As is commonly observed in genetic association studies investigating different racial/ethnic groups, we detected associations with disease status in one racial group and not another. In the current study, the PSEL S290N polymorphism was associated with incident CHD in whites but not African Americans, while the PSGL-1 M62I polymorphism was associated with both incident CHD and stroke in African Americans but not whites. Possible explanations for these race-specific findings include the marked variant allele frequency difference between whites and African Americans for PSEL S290N (0.33 and 0.18, respectively) and PSGL-1 M62I (0.06 and 0.27, respectively) may relate to discrepancies in underlying genetic susceptibility to disease with regards to cell adhesion molecules. Additionally, cell adhesion molecules may be more important in the development of disease in one racial group, with other factors acting through different mechanisms being more important in the other group [37
]. Moreover, we cannot determine by our study if the polymorphisms studied have a direct causative effect; they may be in linkage disequilibrium with the true functional variant(s). Owing to the fact that linkage disequilibrium patterns are different between whites and African Americans, if we are not investigating the true functional variant, we may detect associations with ‘marker’ polymorphisms in one race and not another. We must also acknowledge that our results may be due to chance findings when one considers multiple testing and that significant findings were not consistent between racial groups. Therefore, results should be taken in context and note that all findings have been stated to be suggestive.

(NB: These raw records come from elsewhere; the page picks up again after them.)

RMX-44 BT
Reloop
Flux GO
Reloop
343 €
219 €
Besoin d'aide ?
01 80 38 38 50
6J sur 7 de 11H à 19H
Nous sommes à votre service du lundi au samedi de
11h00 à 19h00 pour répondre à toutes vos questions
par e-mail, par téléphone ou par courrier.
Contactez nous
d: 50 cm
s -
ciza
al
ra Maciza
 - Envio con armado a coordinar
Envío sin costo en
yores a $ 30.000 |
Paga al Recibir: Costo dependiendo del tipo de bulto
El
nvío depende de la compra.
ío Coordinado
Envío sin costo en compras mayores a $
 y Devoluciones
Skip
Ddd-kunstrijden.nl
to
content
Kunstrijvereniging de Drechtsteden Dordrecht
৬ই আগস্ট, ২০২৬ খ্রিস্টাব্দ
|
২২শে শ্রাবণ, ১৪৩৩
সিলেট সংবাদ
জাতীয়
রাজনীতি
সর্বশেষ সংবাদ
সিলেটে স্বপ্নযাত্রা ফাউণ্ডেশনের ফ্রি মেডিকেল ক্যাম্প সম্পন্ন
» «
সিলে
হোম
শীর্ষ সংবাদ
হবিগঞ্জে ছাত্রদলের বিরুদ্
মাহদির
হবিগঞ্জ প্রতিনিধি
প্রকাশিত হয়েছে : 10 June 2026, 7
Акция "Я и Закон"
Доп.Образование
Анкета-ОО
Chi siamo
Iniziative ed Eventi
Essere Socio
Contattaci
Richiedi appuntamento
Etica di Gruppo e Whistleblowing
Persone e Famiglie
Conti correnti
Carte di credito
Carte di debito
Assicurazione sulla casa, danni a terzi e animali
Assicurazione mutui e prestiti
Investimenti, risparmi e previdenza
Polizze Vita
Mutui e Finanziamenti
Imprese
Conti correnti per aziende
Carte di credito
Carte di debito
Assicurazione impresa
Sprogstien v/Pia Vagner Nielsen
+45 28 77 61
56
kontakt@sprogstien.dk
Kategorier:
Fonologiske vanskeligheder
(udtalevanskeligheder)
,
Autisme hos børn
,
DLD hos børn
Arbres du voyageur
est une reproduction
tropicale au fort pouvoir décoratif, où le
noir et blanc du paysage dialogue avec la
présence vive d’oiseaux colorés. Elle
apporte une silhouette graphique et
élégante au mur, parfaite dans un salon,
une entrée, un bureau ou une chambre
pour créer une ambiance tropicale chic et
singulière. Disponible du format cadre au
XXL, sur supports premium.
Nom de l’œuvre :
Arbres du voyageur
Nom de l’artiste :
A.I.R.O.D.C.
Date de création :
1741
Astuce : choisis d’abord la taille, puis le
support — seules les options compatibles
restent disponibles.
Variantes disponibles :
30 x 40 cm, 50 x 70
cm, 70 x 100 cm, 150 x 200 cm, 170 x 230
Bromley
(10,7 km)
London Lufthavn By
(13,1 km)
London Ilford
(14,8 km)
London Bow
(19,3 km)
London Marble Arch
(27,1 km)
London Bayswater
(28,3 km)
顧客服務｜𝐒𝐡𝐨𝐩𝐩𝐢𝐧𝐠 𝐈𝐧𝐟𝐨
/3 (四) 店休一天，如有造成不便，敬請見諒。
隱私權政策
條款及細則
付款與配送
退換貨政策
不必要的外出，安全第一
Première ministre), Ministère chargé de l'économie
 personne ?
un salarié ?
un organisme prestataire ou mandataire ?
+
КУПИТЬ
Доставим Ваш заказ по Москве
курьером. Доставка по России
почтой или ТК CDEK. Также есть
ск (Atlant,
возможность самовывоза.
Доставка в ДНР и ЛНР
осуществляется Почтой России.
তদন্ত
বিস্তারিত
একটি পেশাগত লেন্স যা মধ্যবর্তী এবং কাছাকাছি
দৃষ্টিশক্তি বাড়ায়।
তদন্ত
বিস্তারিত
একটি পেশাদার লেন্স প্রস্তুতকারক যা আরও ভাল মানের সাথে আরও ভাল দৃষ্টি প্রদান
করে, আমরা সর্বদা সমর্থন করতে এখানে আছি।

Results from the current study suggest that the PSEL S290N polymorphism, most notably on a haplotypic background with the N562, V599 and 715P alleles, to be a predictor of incident CHD in whites, while the PSGL-1 M62I polymorphism was determined to be a predictor of both incident CHD and ischemic stroke in African Americans. Possible mechanism by which these polymorphisms may affect disease risk is by altering the binding affinity of PSEL to PSGL-1, thus attenuating/increasing the recruitment and adhesion of leukocytes and platelets to the endothelium wall and/or reducing/enhancing leukocyte-platelet aggregates. Further studies are warranted to replicate the current findings in other large US populations of whites and African Americans and to determine the functional consequence of the PSGL-1 M62I polymorphism, the PSEL S290N polymorphism and the PSEL NNVP haplotype.